Recently @bradcoughlin asked me this on Twitter:



I’m pretty interested in the the subject and thought it merited a blog post. In my opinion the strength of your network is directly proportional to how effective you can be.

When I first came to SF I realized that tech was the first thing I’d ever been really excited about. At the time I was in pr (a career I couldn’t have been more ill-suited for) and had to make the tough transition into product.

One of the main reasons I’ve been able to start a company is via support from my friends/advisors/mentors. Here are a few of the lessons I found in building an effective network.
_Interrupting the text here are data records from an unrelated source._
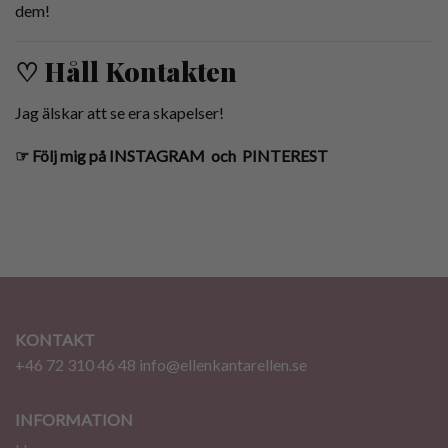
dem!
♡ Håll Kontakten
Jag älskar att se era skapelser!
☞
Följ mig på
INSTAGRAM
och
PINTEREST
KONTAKT
+46 72 310 46 48
info@ellenkantarellen.se
INFORMATION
  • Know your stuff: being well-read matters. You have one chance to make a good impression, seize it! Devour RSS. Read every tech, VC and relevant consumer publication you can find. When I was a broke intern, I used to park it in the magazine section of Borders and spend 1-2 hours a day reading (buy one or two if you feel guilty).
  • Get out there: For the first 1-2 yrs I probably went to two mixers or education events a night. Have as many meaningful conversations as possible. Seek out people who are doing things you’re excited about and learn about their experiences. This gives you a basic understanding of what you’re interested in.
  • Follow-up: One-on-one chats are the best way to actually learn about someone. Most entrepreneurs I know meet with at least one new person per day.
  • Ask someone to tell you their best story: founder types LOVE to tell stories. They thrive on passion + a certain amount of risk, which usually means they have at least a handful of hilarious, mind-bending stories about building their business. These stories are often the best lessons (which should be learned over delicious beers and a good meal in my opinion) and are a good way to really get to know someone.
  • Be a good friend: Connect people to other friends who might be useful or interesting. Offer to help someone if they need it (things like pulling together a marketing plan, talking through a piece of strategy or product spec). By helping others I’ve found it strengthens your friendship and comes back around many times over. It also feels really good.
  • Do what you do well: The more capable you are, the more respect you’ll get.


All pretty straightforward stuff. I’ve found that people in the tech industry are enormously open and eager to collaborate and share, so you won’t have trouble once you put yourself out there.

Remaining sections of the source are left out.